Sou a Maria Alzira (também tenho um bonito nome, como podes ver) tenho 32 anos, quase 33 (próximo dia 25/11) e estou em Angola há 7 anos (10/2006). Vim para Angola ainda solteira e com 25 anos e entretanto juntou-se o namorado (passados 2 meses da minha chegada a Angola).
Tenho 2 filhotes, a Matilde com 4 anos e meio e o Manuel que vai fazer 1 ano dia 29/11. Foram ambos feitos por cá mas nascidos em Portugal por opção (no tempo da Matilde as condições para ter um filho não eram as melhores e preferi ter em Portugal perto dos meus pais e agora do Manuel como não estou em Luanda e a gravidez teve alguns percalços Portugal foi também a opção).
Emigrei como te disse com 25 anos. O motivo foi única e exclusivamente a aventura e o desejo de poder ajudar na reconstrução de um País saído da guerra. Queria fazer a diferença na vida das pessoas.

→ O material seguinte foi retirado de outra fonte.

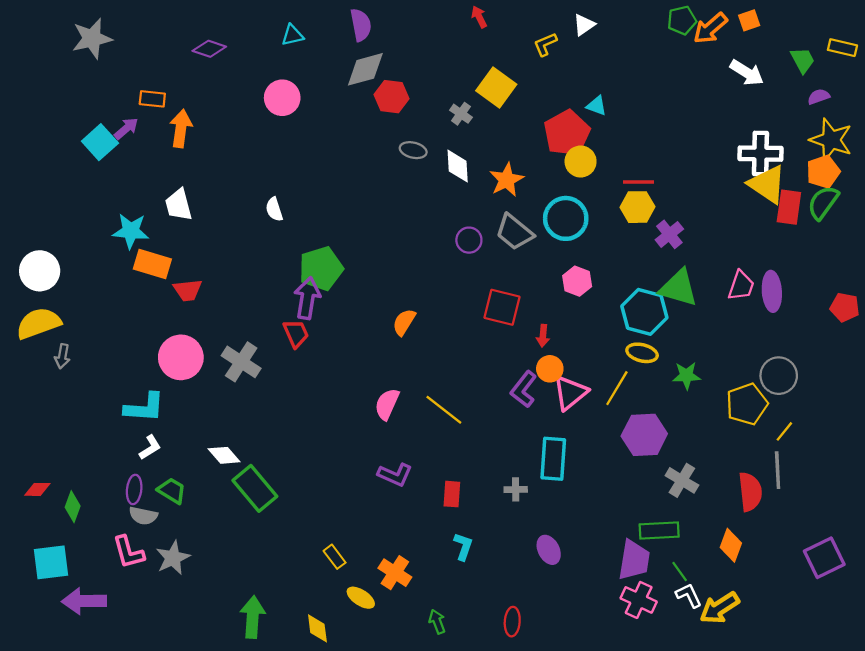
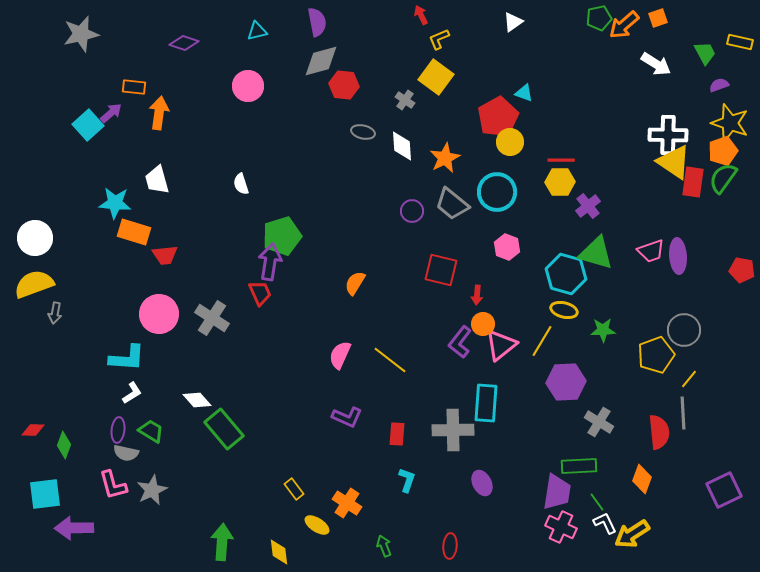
yellow L-shape: (545, 44) -> (439, 39), moved
pink trapezoid: (741, 286) -> (651, 251), turned 52
gray cross: (516, 489) -> (453, 430), size x2.0

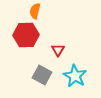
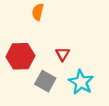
red hexagon: (26, 35) -> (20, 56), moved

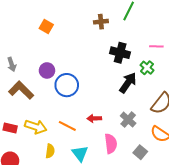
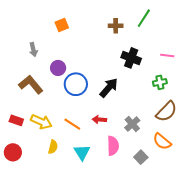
orange square: (46, 27) -> (62, 25), turned 32
gray arrow: (12, 64) -> (33, 50), moved
green cross: (147, 68) -> (160, 82), moved, turned 32
black arrow: (128, 83) -> (109, 88), moved

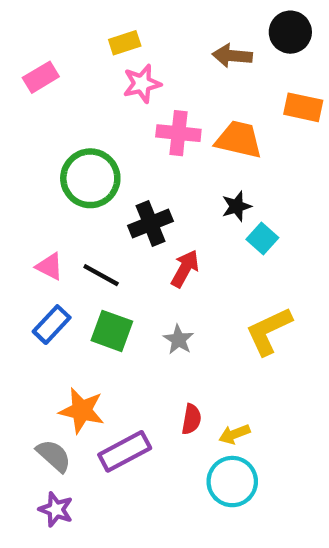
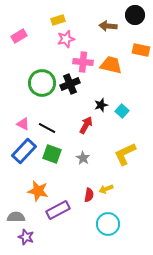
black star: (237, 206) -> (101, 105), moved
black cross: (151, 223) -> (70, 84), moved
blue rectangle: (52, 325) -> (24, 151), size x1.4
yellow arrow: (234, 434) -> (106, 189), moved
gray semicircle: (54, 456) -> (16, 217), moved, turned -42

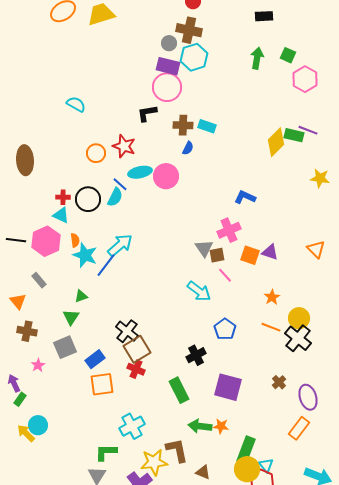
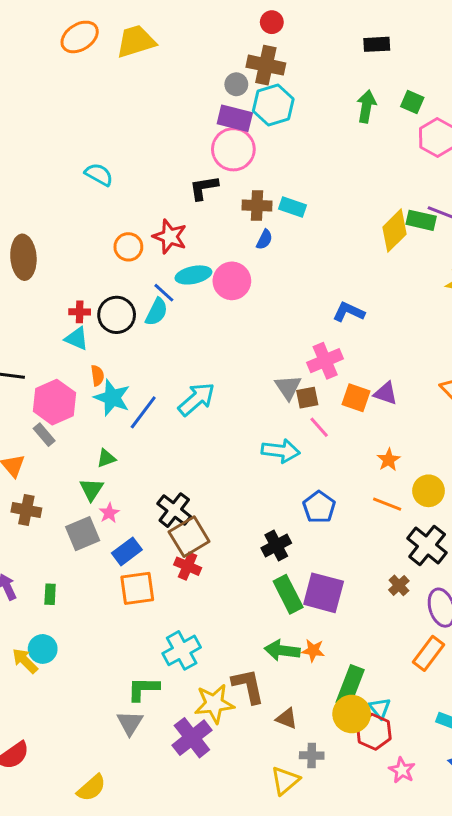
pink hexagon: (46, 241) -> (54, 402), moved
cyan arrow: (120, 245) -> (196, 399), moved
cyan arrow: (199, 291) -> (281, 451), turned -30
black cross: (298, 338) -> (427, 545), moved
pink star: (38, 365) -> (109, 513), moved
green rectangle: (179, 390) -> (288, 594), moved
green rectangle: (20, 399) -> (50, 594), moved, turned -32

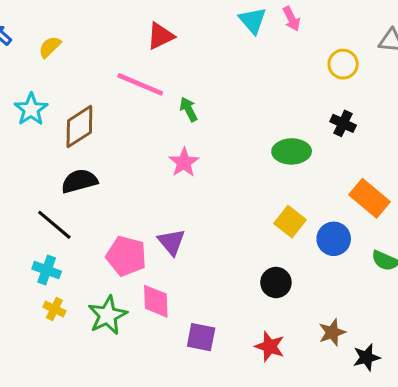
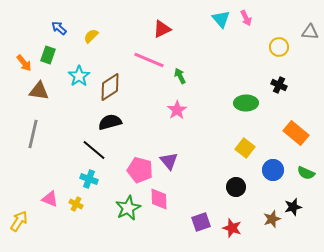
blue circle: (334, 239) -> (273, 170), moved
yellow cross: (54, 309) -> (76, 204), moved
purple square: (201, 337) -> (201, 222), moved, turned -30
black star: (366, 357) -> (293, 207), moved

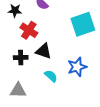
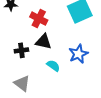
red cross: (29, 30) -> (39, 19), moved
gray triangle: (18, 90) -> (22, 83), turned 42

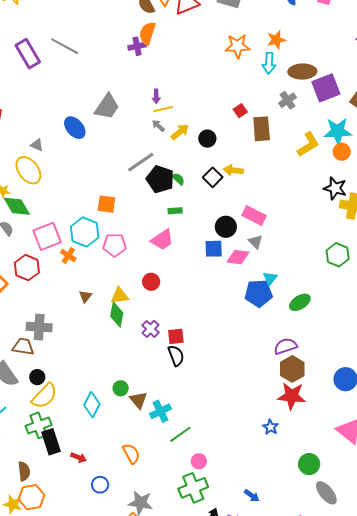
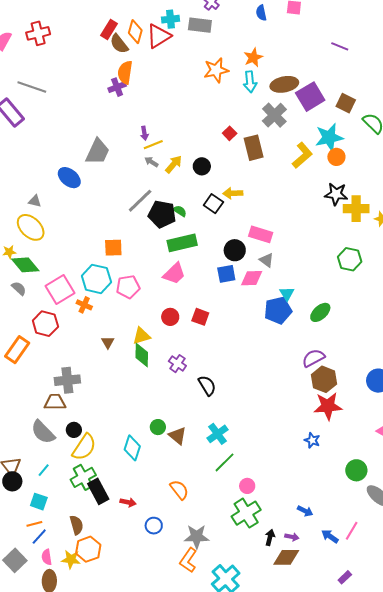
gray line: (65, 46) -> (32, 87), moved
gray cross: (287, 100) -> (274, 115), size x1.4
green rectangle: (175, 211) -> (182, 243), size x2.0
red square: (176, 336) -> (200, 317), moved, turned 36
cyan cross: (161, 411) -> (218, 434), moved

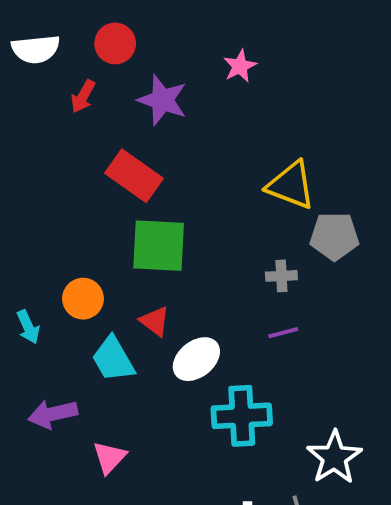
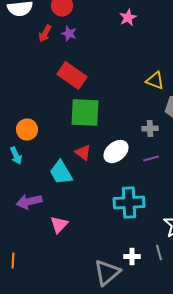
purple star: (162, 100) -> (69, 34), moved, size x0.6
yellow triangle: (291, 185) -> (155, 81), size x0.7
orange circle: (83, 299) -> (27, 130), moved
white ellipse: (196, 359) -> (116, 152), moved

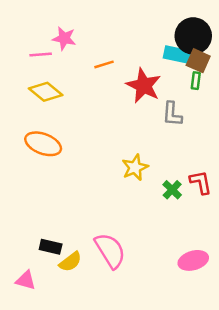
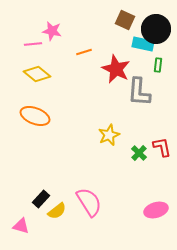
brown square: (198, 61) -> (125, 20), moved
gray L-shape: (172, 114) -> (139, 92), size x1.4
black rectangle: (51, 247) -> (41, 199), turned -60

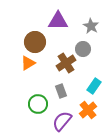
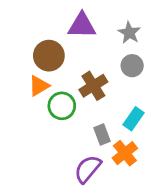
gray circle: (83, 49) -> (132, 66), moved
gray rectangle: (61, 91) -> (102, 135), moved
green circle: (38, 104) -> (62, 106), moved

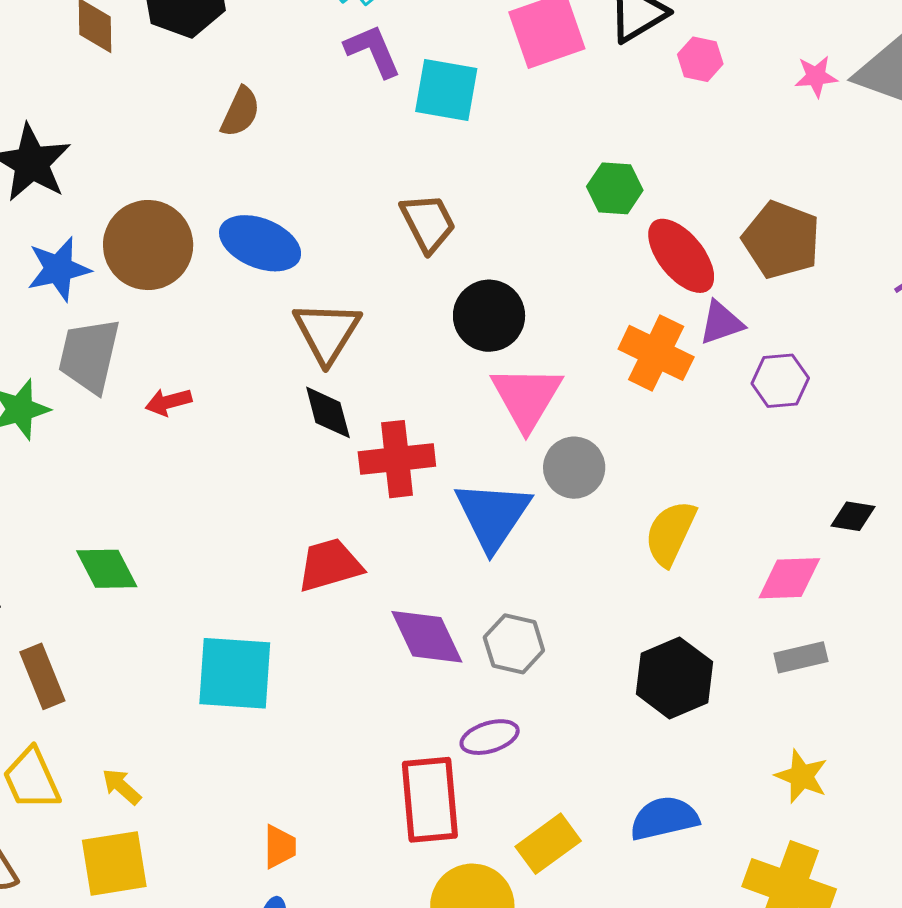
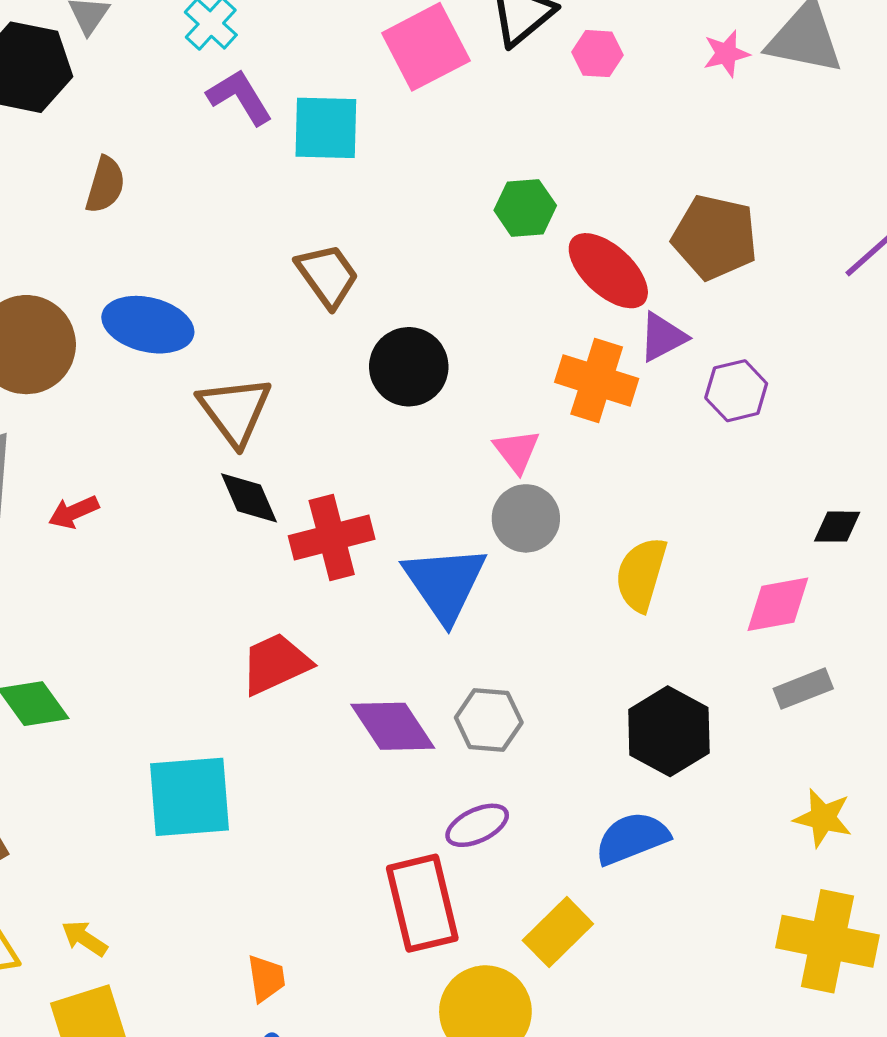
pink triangle: (527, 397) -> (517, 451), moved, size x0.6
blue semicircle: (664, 818) -> (632, 838), moved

Era uma jovem e o que me levou a emigrar não foi a mesma que leva a gora milhares de pessoas a abandonar o País. Não foi a falta de emprego (até porque tinha um estável como verás mais à frente) nem as dívidas acumuladas porque nesta idade apesar de ser proprietária de um T1 e de uma dívida ao banco estava em condições de a pagar e de ainda juntar uns trocos.
Nestes 7 anos já vivi em várias cidades de Angola. O meu primeiro contrato de um ano e numa empresa Angolana vivi em Luanda, no Sumbe e em Benguela. Andava por mais cidades mas sempre em hotéis. Nestas 3 cidades foi onde passei mais tempo. A minha base era no Sumbe (10/2006-09/2007).
Nos últimos 6 anos estive 3 anos em Luanda (10/2017-07/2010) e desde 2010 estou no Lubango (08/2010-até à data).
2 - O que é que fazias antes de emigrar e o que fazes agora?
Tirei o curso de Eng.ª Geotécnica no ISEP mas quis o destino que iniciasse o meu percurso profissional na área das infra-estruturas de abastecimento de água e saneamento básico numa empresa que prestava consultoria à “Águas de Portugal S.A.” Estive por lá 3 anos e se o meu sonho sempre foi ir para a obra, o meu director não era da minha opinião e sempre desempenhei o papel de Executive Assistant ou Assistente de Direcção de Projectos, auxiliando em todas as fases da obra desde a parte de projecto e planeamento passando por facturações, controlo de custos, etc., até à entrega da obra ao cliente.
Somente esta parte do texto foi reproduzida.